8 aces does not mean anything like 4 times as good as 2 aces. They allow more in flight threads which will increase efficiency which will increase performance, but having more CU's like a PC reaches that goal just in a different way. Consoles don't have the power budget so they target efficiency, this is less necessary on PC. However if there is a significant advantage for PC parts with more ACE's we may well see that happen on future parts.

You can continue to use out of context quotes to reinforce your own opinion, but I don't doubt it will become quite apparent in short order that consoles will no longer be launching as machines at the pinnacle of performance. Power budgets and economics have caught up with them.
 
But in photography of the real world, which is what most people are comparing screen visuals to, blur and the like makes it more realistic.
Most amateur and journalism photography simply uses the smallest stop you can get away with for the speed of exposure ... we expect clarity, we tolerate technical limitations.

Lack of DoF, grain, etc ... is not seen by the general population as a sign of quality in the same sense as juddery motion in film IMO.
 
That was a split-memory pool, as Cerny said. Main memory and eDRAM means copying still had to be done.

Are you suggesting that EDRAM was a disadvantage for the 360 compared to PCs of the same time period?
You always have to copy your data back to main memory. Ideally you do it in as large batches as possible. EDRAM facilitated this quite well on the 360.
Yes, you are effectively doing two copies, one to EDRAM, one to main ram - but then you could consider the same thing when using the caches. Redundant work isn't being done, which you seem to be suggesting (?).

We all know pushing hardware is not a PC strong suit. If it was, this wouldn't even be a conversation worth having. Just because PC has the hardware doesn't mean it will get used. This has been demonstrated generation after generation. Are you expecting that to change all of a sudden? That's what would have to happen, in order for your statement about having several possible answers in the PC, for it to matter.

While it is obviously true that the PC platform has certain overheads (especially related to CPU usage for the driver layers, etc) in practise it doesn't really have a big impact on actual performance when GPU limited. The layers of abstraction typically have greatest impact on a subset of the rendering pipeline (API calls) - and if those layers aren't the bottleneck (which they usually aren't - unless you are being silly trying to perform 10s of thousands of draw calls per frame).

Otherwise, the reasons console games are more heavily optimised is pretty simple (and in my opinion has nothing to do with the layers of abstraction). Simply that it *has* to run well on the target hardware and with fixed hardware you can devote more time to it - you can't and don't have to let the user dial down settings. With that said, DX10 and DX11 alleviate a lot of the compatibility work required when building PC games of old - time that can be put into optimisation.

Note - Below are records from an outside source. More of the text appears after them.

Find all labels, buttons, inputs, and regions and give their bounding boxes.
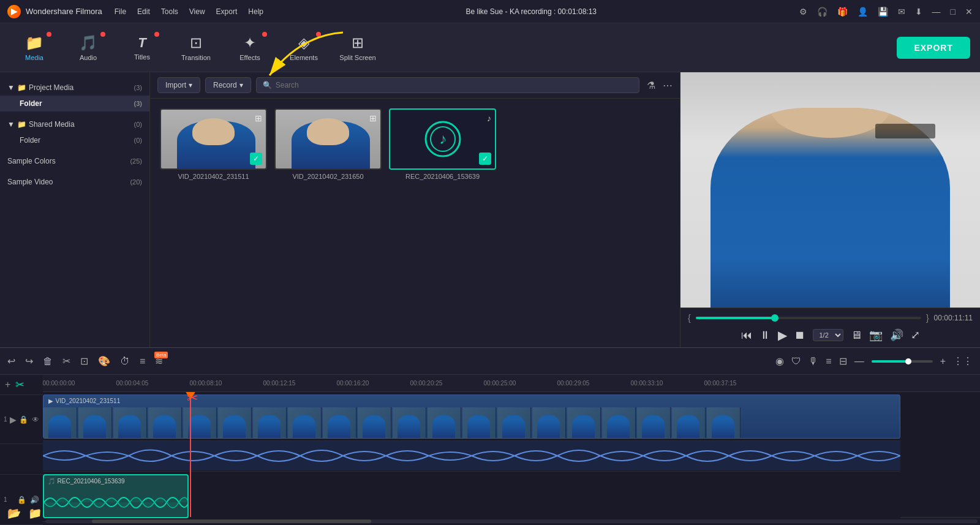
media-item-3[interactable]: ♪ ♪ ✓ REC_20210406_153639 [389, 108, 496, 180]
import-button[interactable]: Import ▾ [157, 77, 200, 93]
add-track-icon[interactable]: + [5, 379, 10, 390]
speed-select[interactable]: 1/212 [813, 329, 843, 341]
progress-bar[interactable] [696, 317, 921, 319]
toolbar-audio-btn[interactable]: 🎵 Audio [64, 27, 113, 69]
bracket-left[interactable]: { [688, 313, 691, 323]
toolbar-titles-btn[interactable]: T Titles [118, 27, 167, 69]
color-btn[interactable]: 🎨 [98, 355, 110, 367]
progress-thumb[interactable] [771, 314, 778, 322]
playback-controls: ⏮ ⏸ ▶ ⏹ 1/212 🖥 📷 🔊 ⤢ [688, 328, 973, 342]
crop-btn[interactable]: ⊡ [80, 355, 88, 367]
media-item-1[interactable]: ⊞ ✓ VID_20210402_231511 [160, 108, 267, 180]
toolbar-splitscreen-btn[interactable]: ⊞ Split Screen [333, 27, 382, 69]
toolbar-elements-btn[interactable]: ◈ Elements [279, 27, 328, 69]
tracks-scroll[interactable]: ▶ VID_20210402_231511 [43, 392, 980, 525]
mic-btn[interactable]: 🎙 [809, 356, 818, 367]
sidebar-item-folder-shared[interactable]: Folder (0) [0, 132, 149, 148]
minimize-icon[interactable]: — [932, 7, 941, 17]
redo-btn[interactable]: ↪ [25, 355, 33, 367]
plus-btn[interactable]: + [940, 356, 946, 367]
video-clip-1[interactable]: ▶ VID_20210402_231511 [43, 395, 900, 439]
menu-edit[interactable]: Edit [137, 7, 150, 16]
motion-btn[interactable]: ◉ [775, 355, 784, 367]
extract-btn[interactable]: ⊟ [839, 355, 847, 367]
captions-btn[interactable]: ≡ [826, 356, 831, 367]
toolbar-media-btn[interactable]: 📁 Media [10, 27, 59, 69]
elements-badge [316, 32, 321, 37]
pause-btn[interactable]: ⏸ [760, 329, 771, 342]
colors-label: Sample Colors [7, 157, 56, 165]
sidebar-header-project[interactable]: ▼ 📁 Project Media (3) [0, 80, 149, 96]
close-icon[interactable]: ✕ [965, 7, 973, 17]
sidebar-header-video[interactable]: Sample Video (20) [0, 174, 149, 190]
play-btn[interactable]: ▶ [778, 328, 787, 342]
sidebar-header-colors[interactable]: Sample Colors (25) [0, 153, 149, 169]
gift-icon[interactable]: 🎁 [837, 7, 848, 17]
audio-tb-icon: 🎵 [79, 34, 97, 51]
menu-view[interactable]: View [189, 7, 205, 16]
folder-count: (3) [134, 100, 142, 107]
sidebar-item-folder-project[interactable]: Folder (3) [0, 96, 149, 111]
dots-btn[interactable]: ⋮⋮ [953, 355, 973, 367]
toolbar-transition-btn[interactable]: ⊡ Transition [172, 27, 221, 69]
prev-frame-btn[interactable]: ⏮ [741, 329, 752, 342]
account-icon[interactable]: 👤 [858, 7, 868, 17]
track-id-v1: 1 [4, 416, 7, 423]
eye-icon-v1[interactable]: 👁 [32, 415, 39, 424]
menu-file[interactable]: File [115, 7, 126, 16]
stop-btn[interactable]: ⏹ [794, 329, 805, 342]
scrollbar-thumb[interactable] [92, 519, 372, 523]
timer-btn[interactable]: ⏱ [120, 356, 130, 367]
frame-11 [393, 407, 426, 438]
volume-icon[interactable]: 🔊 [890, 328, 903, 342]
mute-icon-a1[interactable]: 🔊 [30, 496, 39, 504]
minus-btn[interactable]: — [854, 356, 864, 367]
record-button[interactable]: Record ▾ [205, 77, 251, 93]
video-grid-icon-1: ⊞ [255, 113, 262, 123]
splitscreen-icon: ⊞ [352, 34, 364, 51]
lock-icon-v1[interactable]: 🔒 [19, 415, 28, 424]
maximize-icon[interactable]: □ [951, 7, 956, 17]
audio-mix-btn[interactable]: ≡ [140, 356, 145, 367]
audio-clip-1[interactable]: 🎵 REC_20210406_153639 [43, 474, 189, 518]
undo-btn[interactable]: ↩ [7, 355, 15, 367]
bracket-right[interactable]: } [926, 313, 929, 323]
play-track-icon[interactable]: ▶ [10, 415, 17, 425]
shared-folder-label: Folder [20, 136, 40, 145]
recording-info: Be like Sue - KA recording : 00:01:08:13 [466, 7, 597, 16]
shared-folder-icon: 📁 [17, 120, 26, 129]
search-input[interactable] [276, 81, 633, 89]
video-grid-icon-2: ⊞ [369, 113, 377, 123]
shield-btn[interactable]: 🛡 [791, 356, 801, 367]
monitor-icon[interactable]: 🖥 [851, 329, 862, 342]
download-icon[interactable]: ⬇ [915, 7, 922, 17]
media-thumb-2: ⊞ [274, 108, 382, 170]
music-note-svg: ♪ [423, 119, 462, 159]
lock-icon-a1[interactable]: 🔒 [17, 496, 26, 504]
zoom-slider[interactable] [872, 360, 933, 363]
track-header-row: + ✂ [0, 375, 43, 395]
screenshot-icon[interactable]: 📷 [869, 328, 883, 342]
fullscreen-icon[interactable]: ⤢ [911, 328, 920, 342]
grid-view-button[interactable]: ⋯ [663, 80, 673, 91]
mail-icon[interactable]: ✉ [898, 7, 905, 17]
menu-tools[interactable]: Tools [161, 7, 178, 16]
toolbar-effects-btn[interactable]: ✦ Effects [225, 27, 274, 69]
export-button[interactable]: EXPORT [897, 37, 970, 59]
delete-btn[interactable]: 🗑 [43, 356, 53, 367]
save-icon[interactable]: 💾 [878, 7, 888, 17]
media-toolbar: Import ▾ Record ▾ 🔍 ⚗ ⋯ [150, 72, 680, 99]
search-box[interactable]: 🔍 [256, 77, 639, 93]
effects-icon: ✦ [244, 34, 256, 51]
menu-help[interactable]: Help [248, 7, 263, 16]
audio-icon[interactable]: 🎧 [817, 7, 827, 17]
settings-icon[interactable]: ⚙ [799, 7, 807, 17]
filter-button[interactable]: ⚗ [647, 80, 655, 91]
video-track-1: ▶ VID_20210402_231511 [43, 392, 900, 441]
razor-icon[interactable]: ✂ [15, 378, 24, 391]
media-panel: Import ▾ Record ▾ 🔍 ⚗ ⋯ [150, 72, 680, 347]
sidebar-header-shared[interactable]: ▼ 📁 Shared Media (0) [0, 116, 149, 132]
menu-export[interactable]: Export [216, 7, 238, 16]
cut-btn[interactable]: ✂ [62, 355, 70, 367]
media-item-2[interactable]: ⊞ VID_20210402_231650 [274, 108, 382, 180]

How can it seem far fetched, when DirectX 11 doesn't even see all the functionality of GPUs? You seem to believe that DirectX 11 is not extremely wasteful and pushes GPUs to it's max. Neither one of those beliefs are true.

I'm not sure what your point is. Granted, there will be a subset of GPU features that are not directly exposed via DX (or GL) - however this doesn't mean the driver doesn't use them (why would they exist otherwise - hardware is built to DX11 spec, it would be wasteful to do otherwise?).

What evidence are you basing the second statement on?
There is a good deal of anecdotal evidence to already suggest your claim is bogus; performance throttling being a simple example, and synthetic tests commonly hitting theoretical peak numbers. I'm not a DX11 expert so I'm not going to say you are wrong, but I'd like some evidence.

Are you saying DirectX 11 sees GCN functionality to exploit it or that this is automatically recognized? Also, the GCN, in the PS4, is much more functional than what's currently in PCs. That would be an architecture advantage. Please don't try to dismiss it.

Well, one would hope the graphics driver does (!).
We don't know much about the customizations to GCN in the PS4, other than the additional ACEs and cache bypass - which I wouldn't class as new functionality (more minor optimisations / extensions for a specific use case).

2 ACEs are almost as good as 8 ACEs with 64 total cues? That's what you're saying?

Anyone who knows the answer to that question would break their NDA if they answered.
The statement you are questioning (to me) implies a comparison of latency due to driver and abstraction overhead (not to mention potential latencies due to PCI-e data transfers etc), which I think we can be pretty confident is an area the PS4 can have a clear advantage (cache bypass, etc).
How this translates to realworld performance has yet to be seen - but I'd agree with pjb that it likely will only help with very low latency jobs.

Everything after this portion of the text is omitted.